RICHMOND, VA. — “We just seen the opportunity, and I couldn’t pass it up. I had to own a slave,” said Internet Chronicle Publisher Frank Mason, speaking to clerical staff and press called to a conference at 1000 Monument Ave. With Jeff Schapiro from the Times-Dispatch busily taking notes, Mr. Mason continued, lamenting that he could only purchase a worker’s mortal flesh, “his gametes but never his soul.” He emphasized every syllable with a bang on the marble table top.
“God ain’t legalized that yet,” said Mr. Mason with a dry, wheezing laugh, before ejecting a runny stream of “baccy” from between tarred lips into a spittoon two meters away, carved apparently from a human skull.

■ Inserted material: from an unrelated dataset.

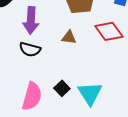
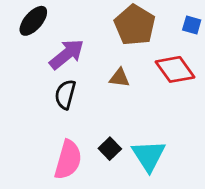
purple arrow: (31, 20) -> (67, 54), turned -132
black semicircle: (30, 49) -> (65, 94), turned 90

“See that spitoon over there?” he said, gesticulating for reporters and Richmond business leaders. “That there’s a Czech. You can tell by the shape of the unity lobe.”
Editor of Chronicle.su — and lifelong friend of Mr. Mason’s — Kilgoar Trout complained that he was given no say in the matter. “Frank wanted to own a human being, he said. He said it’d make him feel powerful. It does.”
Lebal Drocer is a limited liability corporation. In God’s new America NAFTA and GATT have railroaded the communist unions that used to effectively clip and snip job creators. Those days are over. 1999 and Seattle came and went.
And they lost.
In addition to having assembled Virginia business leaders and various Saudi investors to show off what he called “his new Chinese,” Frank Mason told Internet Chronicle enthusiasts present that he was encouraging staff to obtain concealed-carry permits as soon as possible, and to fasten as many rails as possible to any “tricked-out rifles” staff might have hoarded in secret rooms in their basements. “That one’s putting a clampdown on on everything holy. Like my grandpappy used to say, Jesus won’t tolerate no clip with less capacity than days in his months,” adding, “And I ain’t talking about February!”
It was at this point that Raymond H. Boone of the Richmond Free-Press left the conference.
Editor Kilgoar Trout shared his concern that the company was moving too quickly away from the model of documenting the most frightening developments in cybersecurity and the out-of-control, privately bought-out surveillance state. “With this new venture into human trafficking,” said Mr. Trout to the publisher of Southside’s Community Weekly, “Frank’s really hijacking my religion of peace.”